Python Misc

The source file in case need to be executed NOT as python3 command line argument, should be like this (see /usr/local/bin/pip3). The first shebang is NOT needed in case of execution as python3 mymodule.py.

#!/usr/local/opt/python@3.9/bin/python3.9

# -*- coding: utf-8 -*-

import re

import sys

from pip._internal.cli.main import main

if __name__ == '__main__':

sys.argv[0] = re.sub(r'(-script\.pyw|\.exe)?$', '', sys.argv[0])

sys.exit(main())

And, pydoc is also good module! Try this:

python3 -m pydoc ./mymodule_or_script.py

python3 -m pydoc -w ./mymodule_or_script.py

pip3 execution to install a lot of things

Install pip3 using pip3:

$ /testingvenv/bin/python3.9 -m pip install pip==21.1.3

$ python3.9 -m pip install --upgrade typesystem==0.2.5

Inside Dockerfile:

RUN apt update \

&& DEBIAN_FRONTEND=noninteractive apt install -y --no-install-recommends \

software-properties-common \

&& add-apt-repository -y ppa:deadsnakes/ppa \

&& apt update \

&& DEBIAN_FRONTEND=noninteractive apt install -y --no-install-recommends \

python3.9-venv \

&& DEBIAN_FRONTEND=noninteractive apt install -y --no-install-recommends \

python3-pip build-essential \

&& apt clean \

&& rm -rf /var/lib/apt/lists/*

RUN python3.9 -m venv /venv

ENV PATH=/venv/bin:$PATH

RUN python3.9 -m pip install "pip==21.1.3"

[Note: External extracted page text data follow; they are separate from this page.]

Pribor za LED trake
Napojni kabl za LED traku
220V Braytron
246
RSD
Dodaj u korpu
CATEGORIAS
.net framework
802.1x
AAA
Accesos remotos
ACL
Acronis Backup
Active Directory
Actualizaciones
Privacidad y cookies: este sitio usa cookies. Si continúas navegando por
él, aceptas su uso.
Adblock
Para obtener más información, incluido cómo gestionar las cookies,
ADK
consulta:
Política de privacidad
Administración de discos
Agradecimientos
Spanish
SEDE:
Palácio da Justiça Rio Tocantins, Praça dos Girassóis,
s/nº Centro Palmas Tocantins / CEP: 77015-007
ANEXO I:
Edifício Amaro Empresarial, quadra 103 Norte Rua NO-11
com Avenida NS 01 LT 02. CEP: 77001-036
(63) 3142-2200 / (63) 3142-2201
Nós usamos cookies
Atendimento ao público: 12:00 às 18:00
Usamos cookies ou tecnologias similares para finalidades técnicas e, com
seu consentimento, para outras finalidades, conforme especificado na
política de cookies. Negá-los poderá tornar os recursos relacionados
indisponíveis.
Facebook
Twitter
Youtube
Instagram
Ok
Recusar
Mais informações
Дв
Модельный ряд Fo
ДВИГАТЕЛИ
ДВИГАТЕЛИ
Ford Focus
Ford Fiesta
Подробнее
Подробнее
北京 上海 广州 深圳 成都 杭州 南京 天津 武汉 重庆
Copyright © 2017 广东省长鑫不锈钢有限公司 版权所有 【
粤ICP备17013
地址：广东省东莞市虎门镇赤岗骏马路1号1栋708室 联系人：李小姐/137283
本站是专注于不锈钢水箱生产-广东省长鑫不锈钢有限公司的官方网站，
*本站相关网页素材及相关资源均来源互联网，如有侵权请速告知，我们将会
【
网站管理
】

The output of below 2 commands is the same:

$ pip3 list

$ python3 -m pip list

$ pip3 list > pupu

$ python3 -m pip list > pupu2

$ diff <(pip3 list) <(python3 -m pip list)

Install (inside a venv) a specific version of pip:

$ /testingvenv/bin/python3.9 -m pip install pip==21.1.3

RUN python3.9 -m pip install "pip==21.1.3" # in Dockerfile

To create requirements.txt in order to regenerate python environment:

$ pip3 freeze > requirements.txt

$ diff <(pip3 freeze) requirements.txt

Install autopep8 (to be called from py-autopep8 emacs lisp):

$ pip3 install autopep8

The above will install autopep8==1.6.0 and pycodestyle==2.8.0, but no need to add this 2 modules to requirements.txt.

Virtual environment

The standard/default one is venv. Nvidia NGC is using virtualenv. What about pipenv? It seems pipenv is OK in case for creating environment for application (NOT library).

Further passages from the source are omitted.